A contract of guarantee is essentially a contract by which one person (the guarantor) agrees to answer for some liability of another (the principal debtor) to a third person (the creditor).
A person who has agreed to be a guarantor does not only undertake to perform the contract if the principal debtor fails to do so, but he undertakes to see that the principal debtor will perform.
The guarantor is normally liable to the same extent as the principal debtor for damages where the principal debtor fails to fulfil his obligation under the contract.
There are different types of contracts of guarantee.The most common kind of contract is that in which all three parties concerned are parties of the contract.
Here both the principal debtor and the creditor agree that the guarantor’s liability is a secondary liability only, and that the principal debtor is primarily liable for the obligations guaranteed. Whether a guarantee can be revoked depends on the nature of the contract.
If the guarantee is given in return for the promise of the lender that he will enter into the transaction with the principal debtor, then the guarantee will constitute a binding contract as soon as it is given and accepted.
The facts outlined in the email do not fully disclose the nature of the contract.
However, if the terms of the guarantee permit revocation it will only relate to future disbursements.
It will also stipulate a period of notice that must be given before the guarantee can be revoked.
The bank has a duty of confidentiality to its debtor.

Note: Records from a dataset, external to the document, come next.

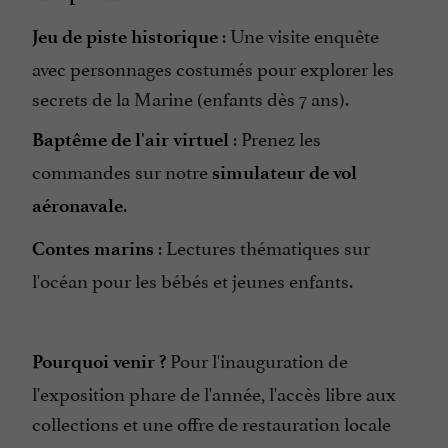
: Une visite enquête
Jeu de piste historique
avec personnages costumés pour explorer les
secrets de la Marine (enfants dès 7 ans).
: Prenez les
Baptême de l'air virtuel
commandes sur notre
simulateur de vol
.
aéronavale
: Lectures thématiques sur
Contes marins
l'océan pour les bébés et jeunes enfants.
Pour l'inauguration de
Pourquoi venir ?
l'exposition phare de l'année, l'accès libre aux
collections et une offre de restauration locale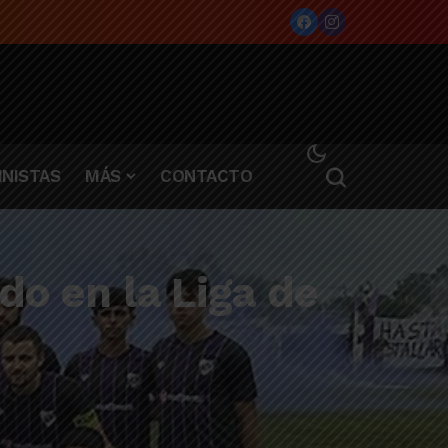
NISTAS
MÁS
CONTACTO
do en la Liga de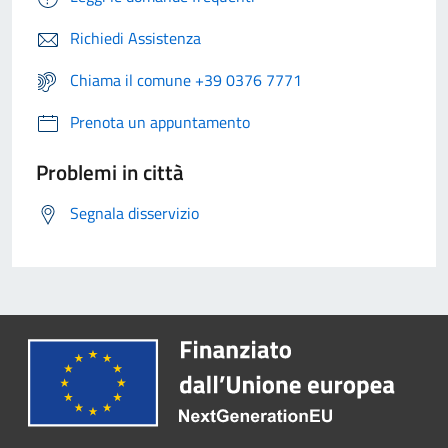
Richiedi Assistenza
Chiama il comune +39 0376 7771
Prenota un appuntamento
Problemi in città
Segnala disservizio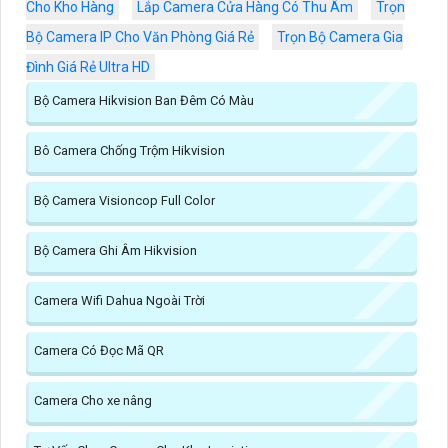
Cho Kho Hàng
Lắp Camera Cửa Hàng Có Thu Âm
Trọn
Bộ Camera IP Cho Văn Phòng Giá Rẻ
Trọn Bộ Camera Gia
Đình Giá Rẻ Ultra HD
Bộ Camera Hikvision Ban Đêm Có Màu
Bô Camera Chống Trộm Hikvision
Bộ Camera Visioncop Full Color
Bộ Camera Ghi Âm Hikvision
Camera Wifi Dahua Ngoài Trời
Camera Có Đọc Mã QR
Camera Cho xe nâng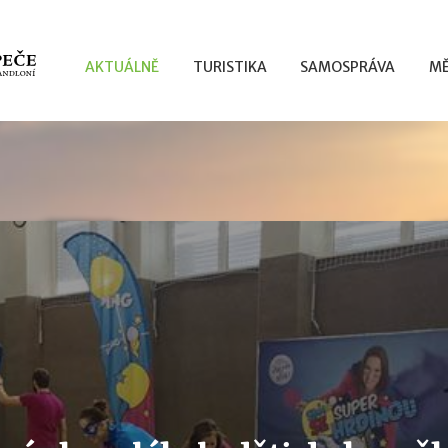
AKTUÁLNĚ
TURISTIKA
SAMOSPRÁVA
MĚ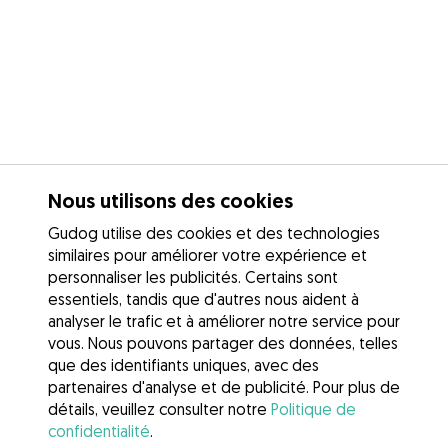
Nous utilisons des cookies
Gudog utilise des cookies et des technologies
similaires pour améliorer votre expérience et
personnaliser les publicités. Certains sont
essentiels, tandis que d'autres nous aident à
analyser le trafic et à améliorer notre service pour
vous. Nous pouvons partager des données, telles
que des identifiants uniques, avec des
partenaires d'analyse et de publicité. Pour plus de
détails, veuillez consulter notre
Politique de
confidentialité
.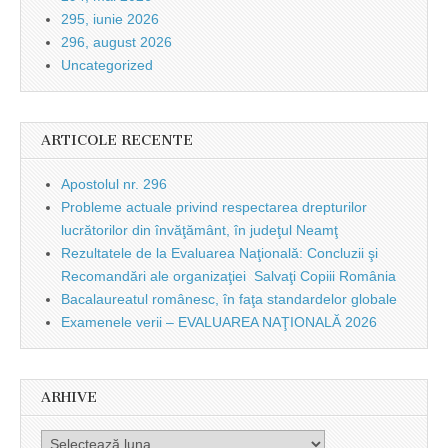
295, iunie 2026
296, august 2026
Uncategorized
ARTICOLE RECENTE
Apostolul nr. 296
Probleme actuale privind respectarea drepturilor
lucrătorilor din învăţământ, în judeţul Neamţ
Rezultatele de la Evaluarea Naţională: Concluzii şi
Recomandări ale organizaţiei Salvaţi Copiii România
Bacalaureatul românesc, în faţa standardelor globale
Examenele verii – EVALUAREA NAŢIONALĂ 2026
ARHIVE
Arhive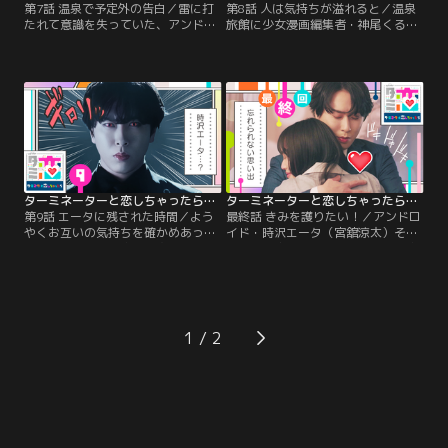
第7話 温泉で予定外の告白／雷に打
第8話 人は気持ちが溢れると／温泉
たれて意識を失っていた、アンドロ
旅館に少女漫画編集者・神尾くるみ
イド・時沢エータ（宮舘涼太）。早
（臼田あさ美）たちを残し、住んで
朝、目を覚ましたものの記憶をなく
いた“ロイヤル南風”からも出ていっ
し、警護対象の少女漫画編集者・神
たアンドロイド・時沢エータ（宮舘
尾くるみ（臼田あさ美）のことも認
涼太）。帰宅して置き手紙を見つけ
識できなくなっていた。未来から駆
たくるみは、未来に帰ったのではと
けつけた時沢レオ（番家天嵩）の修
心配するが、マンションの大家・南
理により復活したものの…
風薫子（石田ひかり）に連れられて
戻ってきたエータを見て安心する。
ターミネーターと恋しちゃったら（2026/05/30放送分）第09話
ターミネーターと恋しちゃったら（2026/06/06放送分）第10話
第9話 エータに残された時間／よう
最終話 きみを護りたい！／アンドロ
やくお互いの気持ちを確かめあっ
イド・時沢エータ（宮舘涼太）そっ
た、時沢エータ（宮舘涼太）と神尾
くりの刺客ロボット“黒エータ”（宮
くるみ（臼田あさ美）。そしてエー
舘・2役）に襲われ、時空の歪みに
タは交際をはじめたことを、編集部
閉じ込められてしまった少女漫画編
内で堂々宣言！今までになく、温か
集者・神尾くるみ（臼田あさ美）-
く幸せな時間を過ごす2人…。そん
-。彼女の窮地に気づいたエータは、
なとき、未来から時沢レオ（番家天
危険をかえりみず救出に向かっ
1
嵩）がやってきてエータに驚くべき
て…。だが、脱出の衝撃により、エ
事実を告げる。
ータの身体は深いダメージを負って
しまう。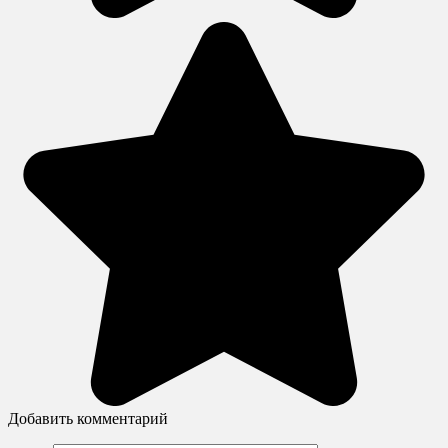
Добавить комментарий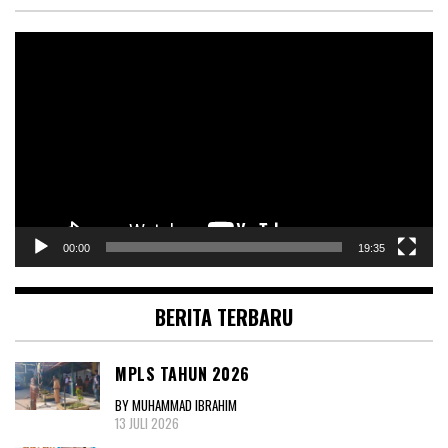
Pemutar
Video
00:00
19:35
BERITA TERBARU
MPLS TAHUN 2026
BY MUHAMMAD IBRAHIM
13 JULI 2026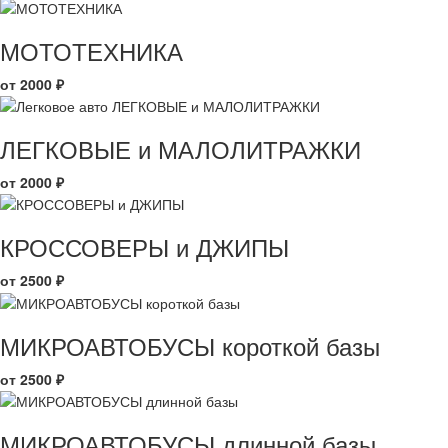
МОТОТЕХНИКА
от 2000 ₽
ЛЕГКОВЫЕ и МАЛОЛИТРАЖКИ
от 2000 ₽
КРОССОВЕРЫ и ДЖИПЫ
от 2500 ₽
МИКРОАВТОБУСЫ короткой базы
от 2500 ₽
МИКРОАВТОБУСЫ длинной базы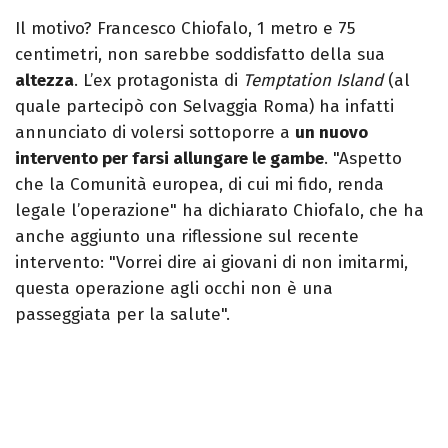
Il motivo? Francesco Chiofalo, 1 metro e 75
centimetri, non sarebbe soddisfatto della sua
altezza
. L’ex protagonista di
Temptation Island
(al
quale partecipò con Selvaggia Roma) ha infatti
annunciato di volersi sottoporre a
un nuovo
intervento per farsi allungare le gambe
. "Aspetto
che la Comunità europea, di cui mi fido, renda
legale l’operazione" ha dichiarato Chiofalo, che ha
anche aggiunto una riflessione sul recente
intervento: "Vorrei dire ai giovani di non imitarmi,
questa operazione agli occhi non è una
passeggiata per la salute".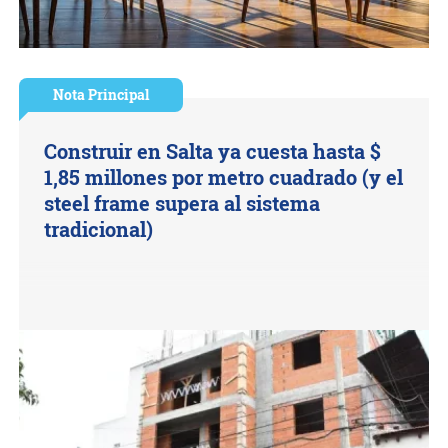
Nota Principal
Construir en Salta ya cuesta hasta $
1,85 millones por metro cuadrado (y el
steel frame supera al sistema
tradicional)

However, since the guarantor is at risk he is entitled to know the amount of his risk.
The bank will usually disclose to the guarantor the extent of the debtor’s liability up to the limit of the guarantee.
As between the guarantor and the principal debtor, the guarantor is entitled to be indemnified where he has met the liability for which he is the guarantor.
Depending on the nature of the guarantee, the guarantor may be able to reduce his future liability, by serving a notice on the creditor determining the guarantee.
He will, however, remain at risk during the period of notice.
A contract of guarantee is a very special contract. You should always seek legal advice on the rights and obligations under such a contract before entering into the contract.
Another matter that sometimes arises under contracts of guarantee is the issue of variation.
At Common Law a variation of a creditor of his contract with the principal debtor may release the guarantor from liability, since the contract has been varied without the guarantor’s consent.
This result is, however, avoided by including a clause in the contract which provides that the guarantee will not be discharged if the principal debtor is given extra time for repayment of if there is some other variation of the terms of the repayment of the debt.
I would strongly advise that you seek legal advice on the terms of your contract.